Yesterday, if you read mainstream media reports, you heard of the FDA’s decision to regulate the e-cigarette industry. However, if you are a close follower of the premium cigar industry, you know that the FDA’s Deeming Document on tobacco regulation goes far and beyond e-cigarettes and can hit the premium cigar industry hard. One thing that is a ray of hope is the potential to put premium cigars in a separate category. This proposal was mentioned in the Deeming Document and is being released for public comment.
The FDA refers to two options in terms of what to whether cigars fit into the scope of the proposed regulations. The option for exemption is known as Option 2. The FDA has said in its final ruling it might incorporate items from both options.
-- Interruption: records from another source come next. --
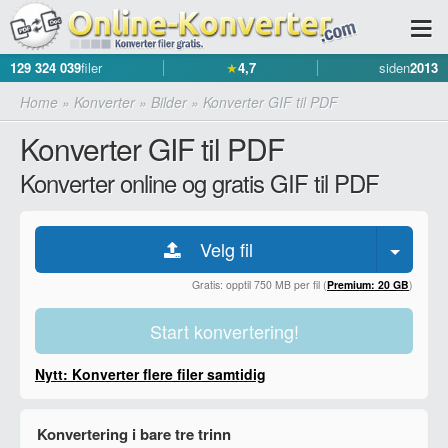
129 324 039
filer
★
4,7
siden
2013
Home
»
Konverter
»
Bilder
»
Konverter GIF til PDF
Konverter GIF til PDF
Konverter online og gratis GIF til PDF
Velg fil
Gratis: opptil 750 MB per fil (
Premium: 20 GB
)
Start konvertering!
Nytt: Konverter flere filer samtidig
Konvertering i bare tre trinn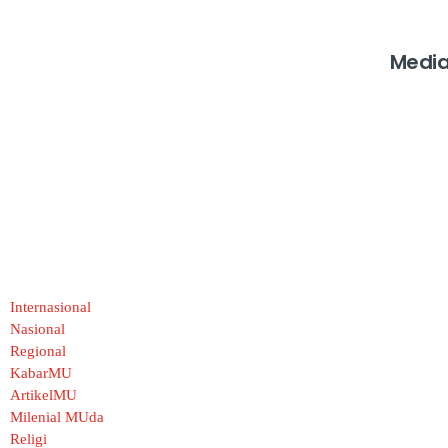
Media
Internasional
Nasional
Regional
KabarMU
ArtikelMU
Milenial MUda
Religi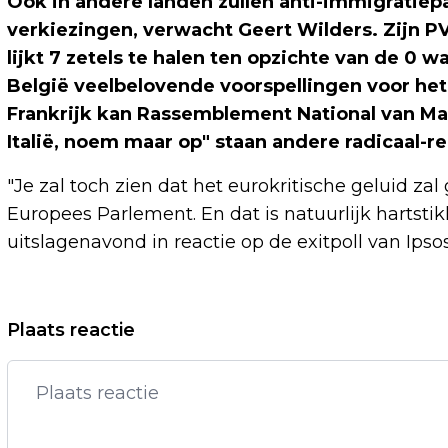
Ook in andere landen zullen anti-immigratiep
verkiezingen, verwacht Geert Wilders. Zijn 
lijkt 7 zetels te halen ten opzichte van de 0 w
België veelbelovende voorspellingen voor het
Frankrijk kan Rassemblement National van Mar
Italië, noem maar op" staan andere radicaal-re
"Je zal toch zien dat het eurokritische geluid za
Europees Parlement. En dat is natuurlijk hartsti
uitslagenavond in reactie op de exitpoll van Ipso
Vorig artikel
Plaats reactie
JETTEN ZIET WINST VOOR 'POSITIEVE
EUROPESE KRACHTEN'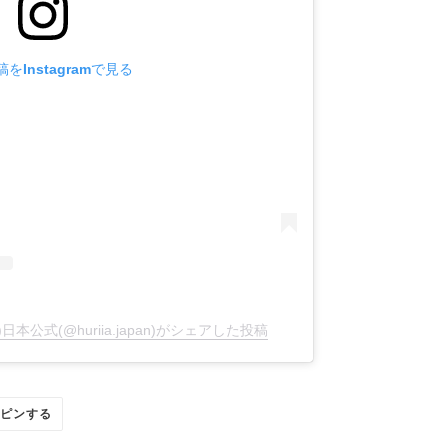
をInstagramで見る
日本公式(@huriia.japan)がシェアした投稿
R
PINTEREST
ピンする
で
ピ
ン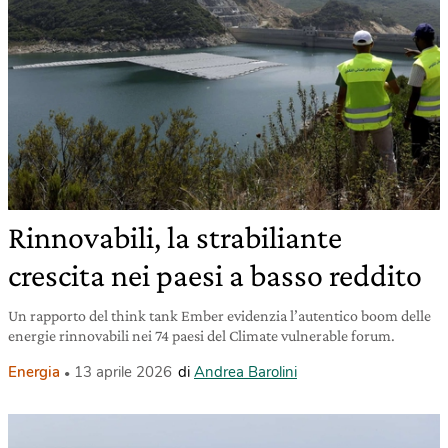
Rinnovabili, la strabiliante
crescita nei paesi a basso reddito
Un rapporto del think tank Ember evidenzia l’autentico boom delle
energie rinnovabili nei 74 paesi del Climate vulnerable forum.
Energia
13 aprile 2026
di
Andrea Barolini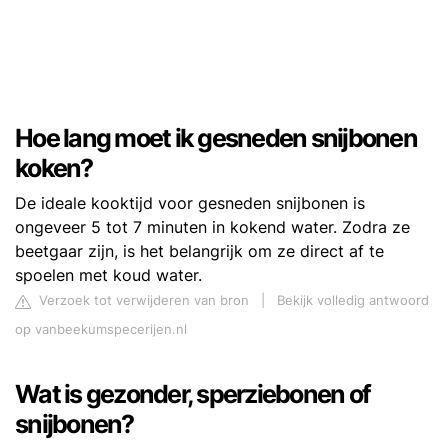
Hoe lang moet ik gesneden snijbonen
koken?
De ideale kooktijd voor gesneden snijbonen is
ongeveer 5 tot 7 minuten in kokend water. Zodra ze
beetgaar zijn, is het belangrijk om ze direct af te
spoelen met koud water.
Verzoek tot verwijderen van bron
|
Bekijk volledig antwoord
op vanbeekumspecerijen.nl
Wat is gezonder, sperziebonen of
snijbonen?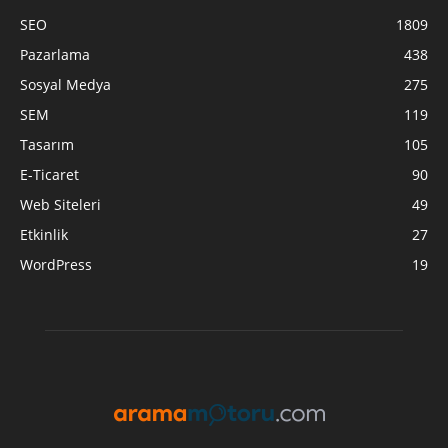
SEO
1809
Pazarlama
438
Sosyal Medya
275
SEM
119
Tasarım
105
E-Ticaret
90
Web Siteleri
49
Etkinlik
27
WordPress
19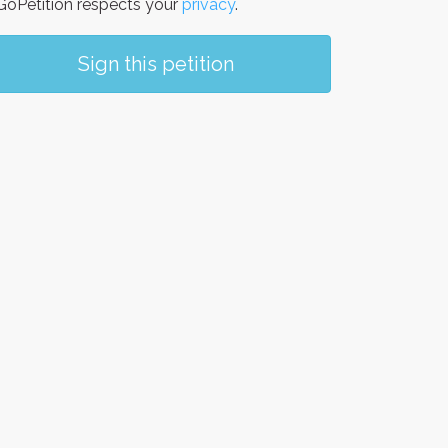
oPetition respects your
privacy
.
Sign this petition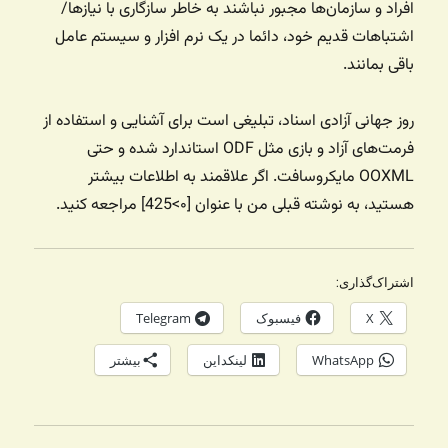
افراد و سازمان‌ها مجبور نباشند به خاطر سازگاری با نیازها/
اشتباهات قدیم خود، دائما در یک نرم افزار و سیستم عامل
باقی بمانند.
روز جهانی آزادی اسناد، تبلیغی است برای آشنایی و استفاده از
فرمت‌های آزاد و بازی مثل ODF استاندارد شده و حتی
OOXML مایکروسافت. اگر علاقمند به اطلاعات بیشتر
هستید، به نوشته قبلی من با عنوان [۰>425] مراجعه کنید.
اشتراک‌گذاری:
X
فیسبوک
Telegram
WhatsApp
لینکداین
بیشتر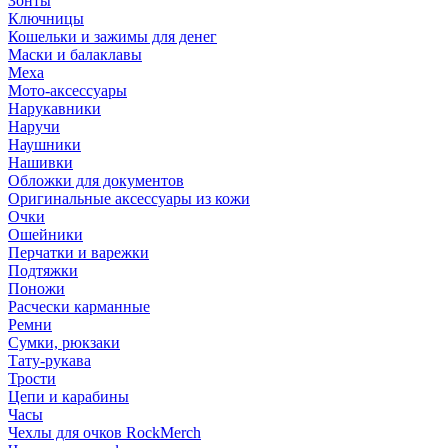
Зонты
Ключницы
Кошельки и зажимы для денег
Маски и балаклавы
Меха
Мото-аксессуары
Нарукавники
Наручи
Наушники
Нашивки
Обложки для документов
Оригинальные аксессуары из кожи
Очки
Ошейники
Перчатки и варежки
Подтяжки
Поножи
Расчески карманные
Ремни
Сумки, рюкзаки
Тату-рукава
Трости
Цепи и карабины
Часы
Чехлы для очков RockMerch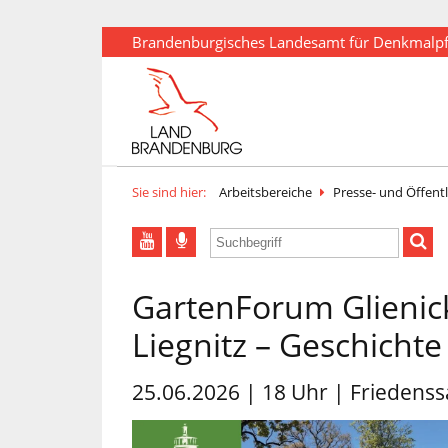
Brandenburgisches Landesamt für Denkmalp
Sie sind hier:
Arbeitsbereiche
Presse- und Öffentl
GartenForum Glienick
Liegnitz – Geschicht
25.06.2026 | 18 Uhr | Friedens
At the root of all of this is going to be the debate on what defines a cigar that would fall into this exemption category. This is covered in the Section IV.C in what Deeming Document:
Under Option 2, the proposed rule would extend FDA’s authority to a subset of cigars (defined as “covered cigars”) and to other products meeting the definition of “tobacco product,” except the accessories of such products. In order to define the products that would be subject to this approach, FDA would propose to define a covered cigar to mean: any cigar as defined in this part, except a cigar that:
(1) Is wrapped in whole tobacco leaf;
(2) contains a 100 percent leaf tobacco binder;
(3) contains primarily long filler tobacco;
(4) is made by combining manually the wrapper, filler, and binder;
(5) has no filter, tip, or non-tobacco mouthpiece and is capped by hand;
(6) has a retail price (after any discounts or coupons) of no less than $10 per cigar (adjusted, as necessary, every 2 years, effective July 1st, to account for any increases in the price of tobacco products since the last price adjustment);
(7) does not have a characterizing flavor other than tobacco; and
(8) weighs more than 6 pounds per 1000 units.
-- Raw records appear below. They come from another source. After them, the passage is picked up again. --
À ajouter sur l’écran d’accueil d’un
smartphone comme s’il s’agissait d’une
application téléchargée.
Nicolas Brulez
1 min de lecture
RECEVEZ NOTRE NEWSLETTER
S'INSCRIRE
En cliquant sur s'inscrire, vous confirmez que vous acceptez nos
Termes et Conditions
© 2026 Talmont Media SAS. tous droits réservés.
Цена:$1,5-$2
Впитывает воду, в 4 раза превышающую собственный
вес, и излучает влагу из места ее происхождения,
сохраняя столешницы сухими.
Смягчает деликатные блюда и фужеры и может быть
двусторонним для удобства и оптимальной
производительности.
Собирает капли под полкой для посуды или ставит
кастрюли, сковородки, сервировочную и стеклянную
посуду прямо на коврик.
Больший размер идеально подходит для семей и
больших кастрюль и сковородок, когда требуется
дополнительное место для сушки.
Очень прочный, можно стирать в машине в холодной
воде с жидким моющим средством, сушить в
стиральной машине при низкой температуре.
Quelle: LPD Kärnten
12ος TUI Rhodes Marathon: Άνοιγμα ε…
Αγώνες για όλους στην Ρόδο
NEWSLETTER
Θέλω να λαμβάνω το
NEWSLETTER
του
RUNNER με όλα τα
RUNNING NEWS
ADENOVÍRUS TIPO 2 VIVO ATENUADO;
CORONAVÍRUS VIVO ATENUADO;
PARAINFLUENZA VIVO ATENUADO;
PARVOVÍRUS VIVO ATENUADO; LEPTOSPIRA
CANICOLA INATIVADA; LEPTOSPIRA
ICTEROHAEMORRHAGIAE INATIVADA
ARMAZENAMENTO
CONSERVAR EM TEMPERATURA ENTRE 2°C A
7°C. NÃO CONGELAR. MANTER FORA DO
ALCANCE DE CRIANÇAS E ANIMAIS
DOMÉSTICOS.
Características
Item #6 is of particular concern, and it should very well be – namely the floor of $10.00 per cigar. However, it is important to know that this specific question is one that the FDA is seeking public comment on. This is one of several questions the FDA is seeking public comment on. The Deeming Document Says:
We ask for comments, including supporting facts, research, and other evidence, on the following questions regarding this issue:
- Is this proposed definition of “covered cigar” appropriate to capture those products that, because of how they are used, may have less of a public health impact than other types of cigars?
- Should long filler tobacco content be included as one of required elements of a “premium” cigar (excluded from the definition of a “covered cigar”)? If so, what percentage of the tobacco contained in the cigar should be required to be long filler tobacco in order for the cigar to be considered “premium”?
- Is it appropriate to include the $10 price point in differentiating “premium” cigars from other cigars? Please provide any data or information that supports the selection of a $10 price point or, if you believe a different price point is more appropriate, that supports the selection of that price point.
- Should a volume/rate restriction (e.g., “is produced at a rate of no more than [insert number] units per minute”) be included as one of required elements of a “premium” cigar (excluded from the definition of a “covered cigar”)? If we were to include this restriction, what should the rate be? How would FDA determine compliance with such a restriction?
- Is it appropriate to include the proposed weight restriction (6 pounds per 1000 units) in differentiating “premium” cigars from other cigars?
- Would a different regulatory scheme for covered cigars, as defined here, or other categoryof cigars adequately address the dangers of tobacco use by adults or the proven dangers associated with use of cigars (such as increased risk of several cancers even among those users who do not inhale, and risk associated with lower levels of use as discussed in section VII)?
- How should the fact that studies indicate that young adults likely prefer cigarillos, as opposed to traditional large cigars, affect FDA’s decision about whether to regulate “premium” cigars?
The answers and feedback to many of these questions could very well shape the future of the premium cigar industry in the U.S.